Bild-Unterstützer behaupten, die Zeitung veröffentliche Geschichten, die die Gefühle widerspiegeln, die die meisten Menschen zu sehr fürchten, öffentlich zu äußern, oder dass die anderen Publikationen im Land denken, sie seien zu seriös, um sie zu veröffentlichen.

Im Jahr 2004 gründete eine Gruppe von Journalisten den Bild-Blog, eine Website, die die Berichterstattungsfehler und irreführenden Berichterstattung der Boulevardzeitung überwacht. Sie erzielen derzeit rund 1 Million Aufrufe pro Monat und beschäftigen Vollzeitjournalisten.

Bild hat sich nicht davor gescheut, die wahrgenommene linke Voreingenommenheit in der deutschen Mainstream-Medienszene anzugreifen, insbesondere wenn es um Themen wie Flüchtlinge oder muslimische Gemeinschaften geht. 

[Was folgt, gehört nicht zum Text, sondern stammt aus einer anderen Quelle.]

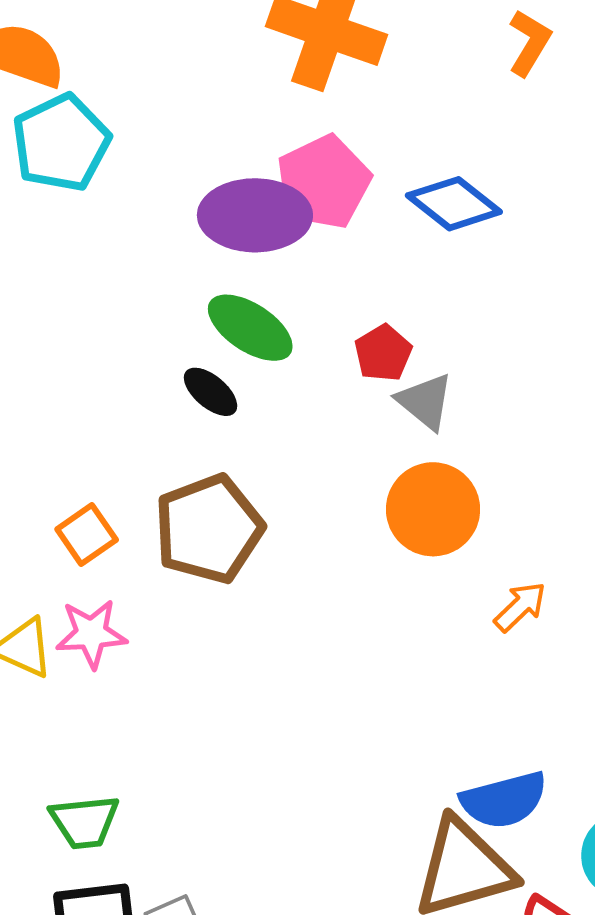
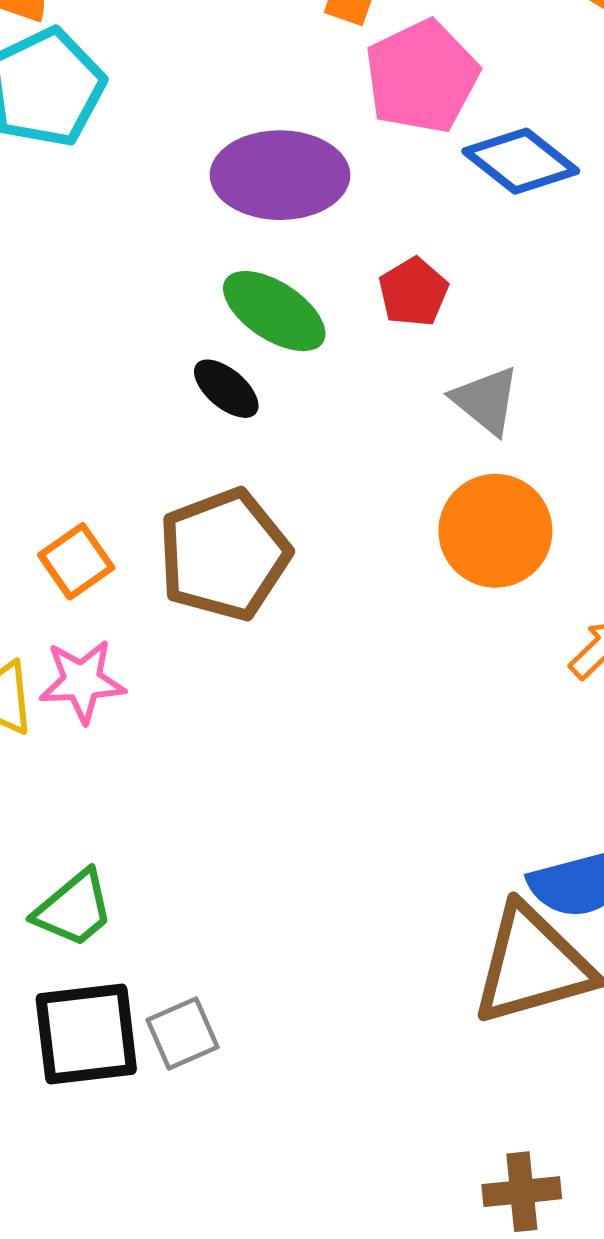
pink pentagon: (323, 182) -> (422, 77), moved
red pentagon: (383, 353) -> (413, 292), moved
green trapezoid: (85, 822) -> (74, 909), turned -34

Es wurde 1968 in der deutschen Studentenprotest- und Kunstszene weithin verabscheut, als Studenten auf dem ganzen Kontinent – ​​von Frankreich bis zur kommunistischen Tschechoslowakei – gegen die offiziellen Narrative ihrer Regierungen demonstrierten.

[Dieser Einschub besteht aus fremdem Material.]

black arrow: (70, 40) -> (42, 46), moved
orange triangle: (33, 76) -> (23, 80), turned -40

Ironischerweise wurde der Barbie-Film – in dessen Darstellern auch Trans-Schauspieler vertreten sind und in der die Titelfigur in der gesamten Handlung versucht, die traditionellen Ansichten über Weiblichkeit und das Patriarchat zu verwerfen – von führenden amerikanischen rechten Kommentatoren wie Ben Shapiro als solche geächtet ein Instrument zur Förderung des „Wachismus“ bei Kindern.

Bild gilt als das meistverkaufte Printprodukt in Europa und seinen Eigentümern Axel Springer gehören auch Politico und seine europäische Tochtergesellschaft Politico Europe sowie Business Insider. Die Tageszeitung „Die Welt“ ist ihre bekannteste Zeitung.